De todas essas considerações, a falha em compreender a última colocação acima
tem sido um obstáculo ao desenvolvimento da ciência dos fatos espíritas. Grande
parte da retórica pseudocética gira em torno da reprodutibilidade dos fenômenos
anômalos exigindo condições descabidas para sua ocorrência. Isso decorre de uma
postura tendenciosa de se repelir sistematicamente fatos que não se enquadrem em
uma visão preconcebida do mundo que os pseudocéticos dificilmente reconhecem.
Em resumo: a autoridade da ciência está fundamentada em sua própria capacidade
de explicar os fenômenos que estuda e não na opinião dos cientistas. Não há como
fundamentar a verdade em 'comitês' ou 'grupos de pesquisa', 'associações' ou
'academias'. Para verificar isso é só observar que existem inúmeros exemplos na
História das Ciências de como a opinião apressada ou sem reflexão de cientistas
famosos prejudicaram o desenvolvimento da Ciência.A Natureza guarda suas
verdades que somente com muito trabalho, esforço, compreensão e proposição
audaciosas de teorias pode ser revelada.
Crenças Céticas III - Ceticismo dogmático
"Até que um dia percebi que seu ceticismo não era uma postura de busca da
verdade, mas uma filosofia que se usavam para manipular os dados conforme
suas crenças. Essa filosofia era de natureza pseudo intelectual e costumava
desacreditar e invalidar quem quer que propusesse uma evidência. Infelizmente
esses céticos pensam que podem fazer uso da semântica e regras de sua filosofia
para apagar a evidência da realidade! Pensam que podem invalidar eventos
objetivos da vida real de natureza paranormal colocando rótulos sobre eles ou
citando teoremas e axiomas do tipo 'evidências anedóticas não são válidas', 'apelo
à autoridade', 'argumento da falácia ad populum' dentre outros. De fato, tentam
usar a semântica para apagar a realidade objetiva. Infelizmente para eles, a
natureza não funciona desse jeito." (Wiston
Wu, www.australianparanormalsociety.com).

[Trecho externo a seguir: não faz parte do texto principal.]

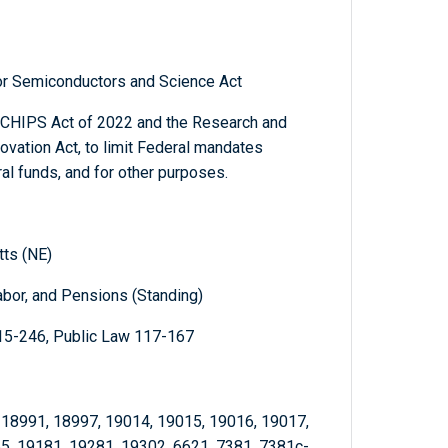
for Semiconductors and Science Act
he CHIPS Act of 2022 and the Research and
vation Act, to limit Federal mandates
l funds, and for other purposes.
tts (NE)
abor, and Pensions (Standing)
15-246, Public Law 117-167
 18991, 18997, 19014, 19015, 19016, 19017,
5, 19181, 19281, 19302, 6621, 7381, 7381c-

Como já são bem conhecidas as táticas que fundamentam o ceticismo dogmático,
recomendamos a leitura do post 'Pseudo-skeptical arguments of the Paranormal'
disponível em www.australianparanormalsociety.com. Abaixo fazemos uma
tradução adaptada para nossa discussão.
1) "Isso não pode ser, portanto, o fato não é verdade!" Ignorar fatos ou
evidências que não se enquadram em suas crenças ou concepções pré-estabelecidas
do mundo. Isso é feito sem modificação ou atualização das crenças para que se
conformem os fatos, o que é mais lógico. Esse processo é conhecido como
racionalização por dissonância cognitiva.

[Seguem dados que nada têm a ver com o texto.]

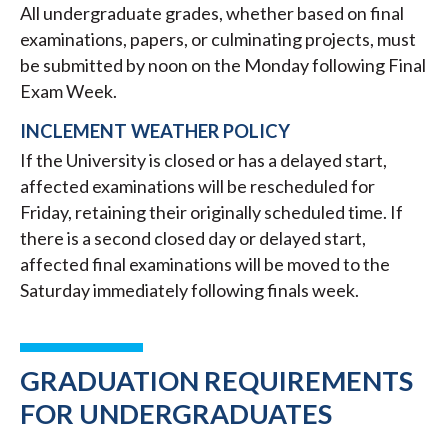
All undergraduate grades, whether based on final
examinations, papers, or culminating projects, must
be submitted by noon on the Monday following Final
Exam Week.
INCLEMENT WEATHER POLICY
If the University is closed or has a delayed start,
affected examinations will be rescheduled for
Friday, retaining their originally scheduled time. If
there is a second closed day or delayed start,
affected final examinations will be moved to the
Saturday immediately following finals week.
GRADUATION REQUIREMENTS
FOR UNDERGRADUATES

2) Tentar forçar falsas explicações para explicar um evento paranormal,
independentemente de se encaixarem ou não aos fatos. Em essência, céticos
dogmáticos preferem inventar falsas explicações ao invés de aceitar as que se lhe
são apresentadas e que sugerem a transcendentalidade das causas associada aos
fenômenos espíritas ou paranormais. Por exemplo, o uso sistemático da hipótese da
"leitura fria" (cold reading) para explicar a precisão surpreendente da informação
trazida por médiuns quando se sabe que tal explicação não dá conta dos fatos e
circunstâncias em que os fenômenos ocorrem.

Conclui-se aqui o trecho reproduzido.